## Transcribed page contents

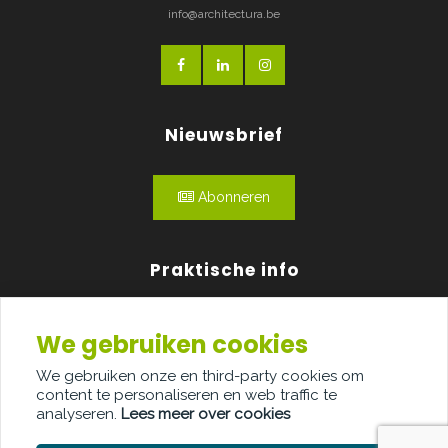
info@architectura.be
Nieuwsbrief
Abonneren
Praktische info
Agenda
We gebruiken cookies
Over ons
We gebruiken onze en third-party cookies om
content te personaliseren en web traffic te
Adverteren
analyseren.
Lees meer over cookies
Contact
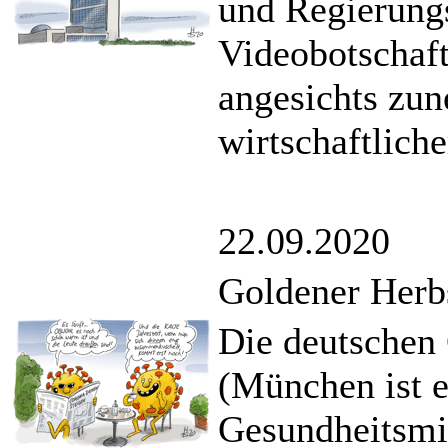
und Regierung
Videobotschaft
angesichts zun
wirtschaftliche
22.09.2020
Goldener Herb
Die deutschen 
(München ist e
Gesundheitsmin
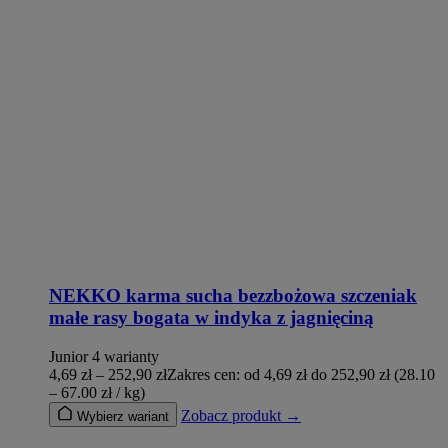
NEKKO karma sucha bezzbożowa szczeniak
małe rasy bogata w indyka z jagnięciną
Junior
4 warianty
4,69
zł
–
252,90
zł
Zakres cen: od 4,69 zł do 252,90 zł
(28.10
– 67.00 zł / kg)
Zobacz produkt →
Wybierz wariant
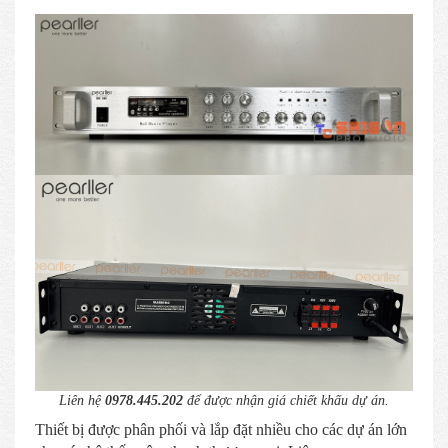
Liên hệ
0978.445.202
để được nhận giá chiết khấu dự án.
Thiết bị được phân phối và lắp đặt nhiều cho các dự án lớn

## What this task involves
Print the entries as they stand, first line through the line holding "małe rasy bogata w indyka z jagnięciną", with every picture removed.

## Solution to the problem
info@architectura.be
Nieuwsbrief
Abonneren
Praktische info
Agenda
We gebruiken cookies
Over ons
We gebruiken onze en third-party cookies om
content te personaliseren en web traffic te
Adverteren
analyseren.
Lees meer over cookies
Contact
und Regierung
Videobotschaft
angesichts zun
wirtschaftliche
22.09.2020
Goldener Herb
Die deutschen 
(München ist e
Gesundheitsmin
NEKKO karma sucha bezzbożowa szczeniak
małe rasy bogata w indyka z jagnięciną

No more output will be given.